Indra mengatakan, ia memulai komposisi “Swara Apurva” dari Dewa Iswara, penjaga arah timur, yang menurutnya mencerminkan permulaan hari di Bali, bukan pada tengah malam seperti lazimnya, tetapi pukul 6 pagi. Maka dari itu, komposisi pertama, Dewa Watanawasana, disusun berdasarkan waktu tersebut, menyatu dengan ritme alami perjalanan matahari.
Uniknya, seluruh karya dalam “Swara Apurva” dikerjakan dengan mempertimbangkan waktu yang selaras dengan rasa dan filosofi arah mata angin, menciptakan pengalaman musikal yang bukan hanya terdengar, tetapi juga terasa secara spiritual.
Dikatakan Indra, salah satu tantangan terbesar dalam proyek ini adalah memadukan alat musik tradisional, khususnya gamelan, dengan instrumen modern seperti piano dan string quartet.

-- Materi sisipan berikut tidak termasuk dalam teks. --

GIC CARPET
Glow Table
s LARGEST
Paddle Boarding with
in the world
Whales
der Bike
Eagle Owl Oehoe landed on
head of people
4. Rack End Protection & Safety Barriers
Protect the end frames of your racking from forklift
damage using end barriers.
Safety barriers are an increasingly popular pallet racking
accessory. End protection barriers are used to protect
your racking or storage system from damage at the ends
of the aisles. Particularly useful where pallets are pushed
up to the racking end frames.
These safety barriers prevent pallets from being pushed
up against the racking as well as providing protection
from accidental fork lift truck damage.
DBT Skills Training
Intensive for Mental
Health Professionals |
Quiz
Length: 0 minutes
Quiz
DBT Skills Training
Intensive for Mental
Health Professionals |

Perbedaan sistem tuning juga menjadi hambatan utama. Namun, melalui proses eksploratif dan kolaboratif yang intens, ditemukan satu sistem tuning yang memungkinkan perpaduan harmonis antara dua dunia musik tersebut.
“Pemain gamelan dalam pertunjukan malam ini adalah anak dari almarhum Maestro Subandi—sosok yang selalu saya hubungi saat berbicara soal gamelan di Bali,” kata Indra.

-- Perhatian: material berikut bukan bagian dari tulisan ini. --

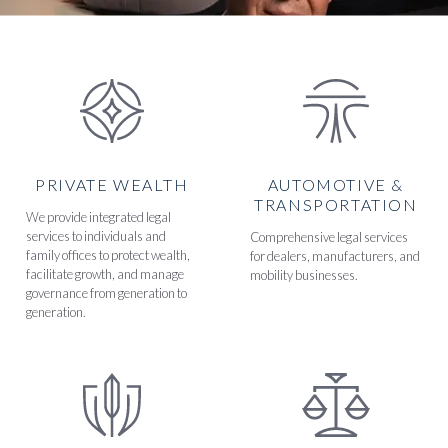
PRIVATE WEALTH
AUTOMOTIVE &
TRANSPORTATION
We provide integrated legal
services to individuals and
Comprehensive legal services
family offices to protect wealth,
for dealers, manufacturers, and
facilitate growth, and manage
mobility businesses.
governance from generation to
generation.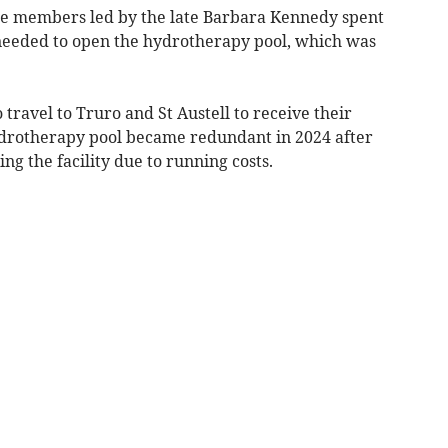
e members led by the late Barbara Kennedy spent
 needed to open the hydrotherapy pool, which was
travel to Truro and St Austell to receive their
ydrotherapy pool became redundant in 2024 after
g the facility due to running costs.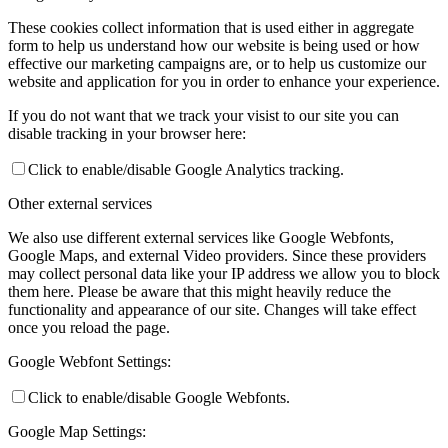
These cookies collect information that is used either in aggregate
form to help us understand how our website is being used or how
effective our marketing campaigns are, or to help us customize our
website and application for you in order to enhance your experience.
If you do not want that we track your visist to our site you can
disable tracking in your browser here:
Click to enable/disable Google Analytics tracking.
Other external services
We also use different external services like Google Webfonts,
Google Maps, and external Video providers. Since these providers
may collect personal data like your IP address we allow you to block
them here. Please be aware that this might heavily reduce the
functionality and appearance of our site. Changes will take effect
once you reload the page.
Google Webfont Settings:
Click to enable/disable Google Webfonts.
Google Map Settings: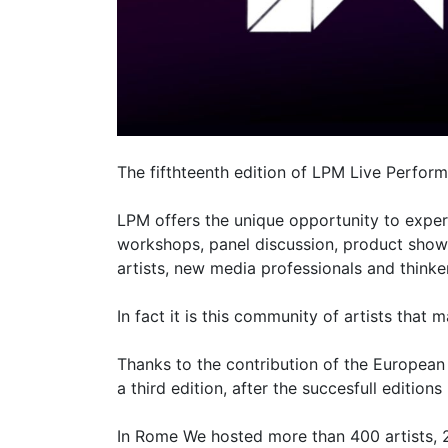
The fifthteenth edition of LPM Live Perfor
LPM offers the unique opportunity to exper
workshops, panel discussion, product show
artists, new media professionals and thinke
In fact it is this community of artists that 
Thanks to the contribution of the Europea
a third edition, after the succesfull edition
In Rome We hosted more than 400 artists,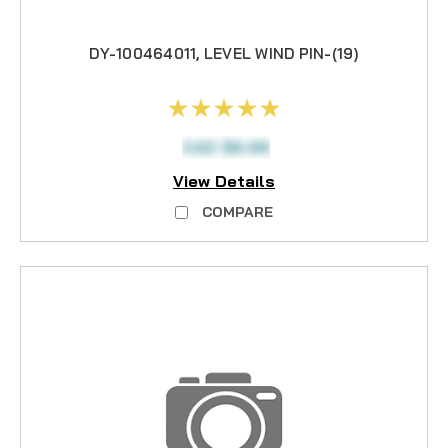
DY-100464011, LEVEL WIND PIN-(19)
CAD $6.99
View Details
COMPARE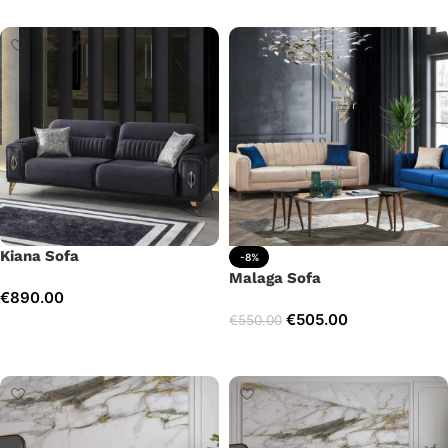
Kiana Sofa
-8%
Malaga Sofa
€
890.00
€
505.00
€
550.00
Add to cart
Add to cart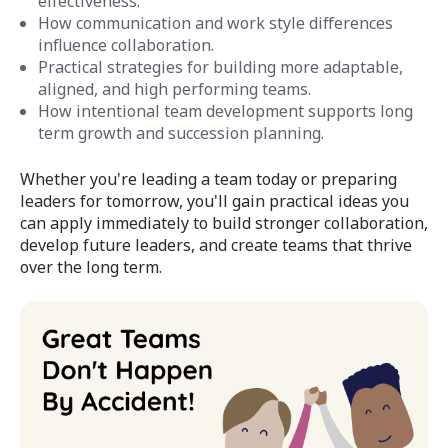
effectiveness.
How communication and work style differences
influence collaboration.
Practical strategies for building more adaptable,
aligned, and high performing teams.
How intentional team development supports long
term growth and succession planning.
Whether you're leading a team today or preparing
leaders for tomorrow, you'll gain practical ideas you
can apply immediately to build stronger collaboration,
develop future leaders, and create teams that thrive
over the long term.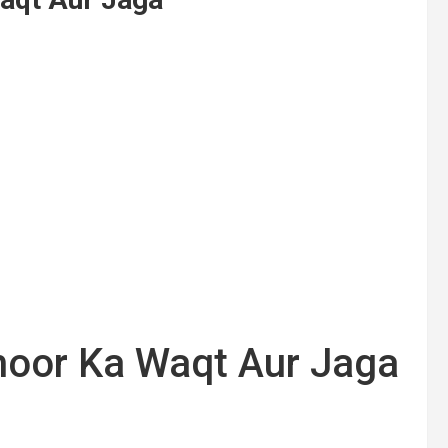
oor Ka Waqt Aur Jaga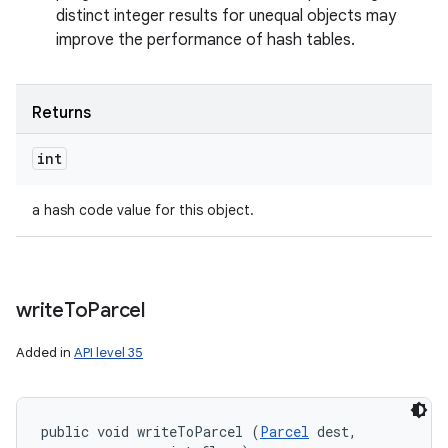
distinct integer results for unequal objects may
improve the performance of hash tables.
Returns
int
a hash code value for this object.
write
To
Parcel
Added in
API level 35
public void writeToParcel (
Parcel
 dest, 
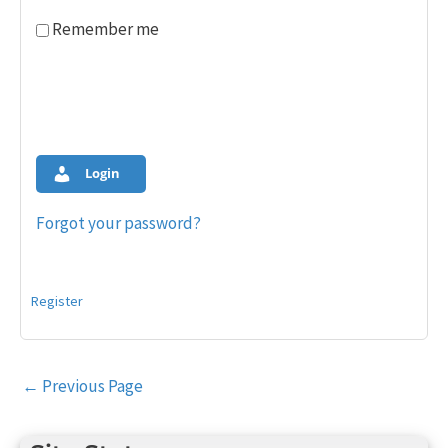
Remember me
Login
Forgot your password?
Register
Post
←
Previous Page
navigation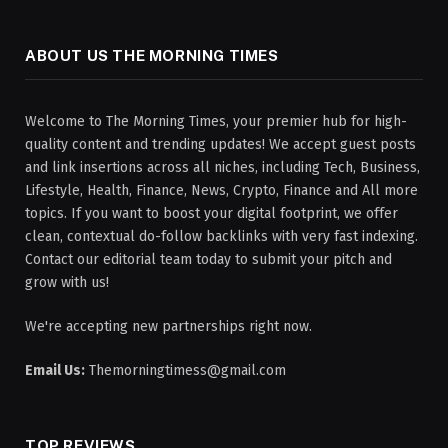
ABOUT US THE MORNING TIMES
Welcome to The Morning Times, your premier hub for high-
quality content and trending updates! We accept guest posts
and link insertions across all niches, including Tech, Business,
Lifestyle, Health, Finance, News, Crypto, Finance and All more
topics. If you want to boost your digital footprint, we offer
clean, contextual do-follow backlinks with very fast indexing.
Contact our editorial team today to submit your pitch and
grow with us!
We're accepting new partnerships right now.
Email Us:
Themorningtimess@gmail.com
TOP REVIEWS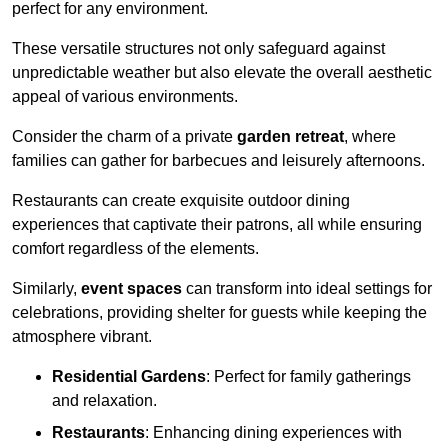
perfect for any environment.
These versatile structures not only safeguard against
unpredictable weather but also elevate the overall aesthetic
appeal of various environments.
Consider the charm of a private
garden retreat
, where
families can gather for barbecues and leisurely afternoons.
Restaurants can create exquisite outdoor dining
experiences that captivate their patrons, all while ensuring
comfort regardless of the elements.
Similarly,
event spaces
can transform into ideal settings for
celebrations, providing shelter for guests while keeping the
atmosphere vibrant.
Residential Gardens
: Perfect for family gatherings
and relaxation.
Restaurants
: Enhancing dining experiences with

Ia pun lantas mengenang Maestro Subandi sebagai sosok penting dalam terciptanya gamelan khusus yang dapat menyatu dengan suara piano modern. Meski sang maestro telah tiada, warisan bunyi yang ditinggalkannya tetap hidup dan menjadi inti suara dalam “Swara Apurva”.

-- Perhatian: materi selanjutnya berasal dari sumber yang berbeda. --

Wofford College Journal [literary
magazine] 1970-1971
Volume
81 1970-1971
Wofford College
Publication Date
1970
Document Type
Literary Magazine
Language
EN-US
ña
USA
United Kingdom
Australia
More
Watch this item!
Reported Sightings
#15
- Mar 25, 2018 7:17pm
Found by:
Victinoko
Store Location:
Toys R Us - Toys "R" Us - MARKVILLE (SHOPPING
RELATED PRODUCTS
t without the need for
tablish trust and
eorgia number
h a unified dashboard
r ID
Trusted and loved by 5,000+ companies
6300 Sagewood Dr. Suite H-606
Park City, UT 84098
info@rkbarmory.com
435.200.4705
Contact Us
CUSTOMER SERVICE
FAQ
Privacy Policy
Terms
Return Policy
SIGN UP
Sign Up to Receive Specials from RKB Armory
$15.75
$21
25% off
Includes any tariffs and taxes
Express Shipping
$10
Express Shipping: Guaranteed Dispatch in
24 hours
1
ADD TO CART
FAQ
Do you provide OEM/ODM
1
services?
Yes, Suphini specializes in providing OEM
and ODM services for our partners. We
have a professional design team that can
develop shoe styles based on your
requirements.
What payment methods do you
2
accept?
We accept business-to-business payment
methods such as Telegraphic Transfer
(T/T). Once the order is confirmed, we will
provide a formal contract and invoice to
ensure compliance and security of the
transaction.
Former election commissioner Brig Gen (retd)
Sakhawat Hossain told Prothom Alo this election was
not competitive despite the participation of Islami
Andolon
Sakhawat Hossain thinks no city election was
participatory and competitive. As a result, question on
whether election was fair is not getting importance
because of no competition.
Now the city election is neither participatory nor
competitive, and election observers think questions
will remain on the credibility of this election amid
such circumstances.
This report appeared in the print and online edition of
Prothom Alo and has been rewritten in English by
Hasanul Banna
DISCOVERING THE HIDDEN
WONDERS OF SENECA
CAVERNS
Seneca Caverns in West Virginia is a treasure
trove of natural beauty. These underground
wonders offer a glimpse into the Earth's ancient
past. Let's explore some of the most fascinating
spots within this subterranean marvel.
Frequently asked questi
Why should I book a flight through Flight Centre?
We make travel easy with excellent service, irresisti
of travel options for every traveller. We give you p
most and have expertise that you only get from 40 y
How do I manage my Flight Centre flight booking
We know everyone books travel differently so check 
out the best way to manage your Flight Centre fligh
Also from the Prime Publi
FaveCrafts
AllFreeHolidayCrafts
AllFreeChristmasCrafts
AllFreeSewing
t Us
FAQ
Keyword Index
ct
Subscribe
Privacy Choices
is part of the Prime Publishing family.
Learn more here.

Saat ditanya bagaimana dirinya menyesuaikan gaya bermusiknya dengan kebutuhan sebuah hotel internasional seperti The Apurva Kempinski Bali—yang menjadi latar dari karya ini—Indra menegaskan bahwa ia meninggalkan ego bermusiknya demi menyatu dengan nuansa dan karakter dari setiap komposisi.
“Musik dalam Swara Apurva bukanlah jazz seperti yang biasa orang kenal dari saya. Ini adalah world music dengan sentuhan piano yang tidak terlalu banyak improvisasi. Saya lebih fokus pada penciptaan suasana dan rasa,” ungkapnya.
Ia menekankan pentingnya menjaga karakter masing-masing dewa penjuru mata angin dalam setiap lagu, dengan pendekatan musikal yang mengutamakan kesatuan nuansa, bukan keunggulan teknis pribadi.
Lewat “Swara Apurva”, Indra Lesmana tidak hanya mempersembahkan musik, melainkan juga membangun jembatan antara budaya, waktu, dan rasa. Sebuah eksplorasi musikal yang meleburkan batas-batas antara tradisi dan modernitas, antara ego dan harmoni semesta.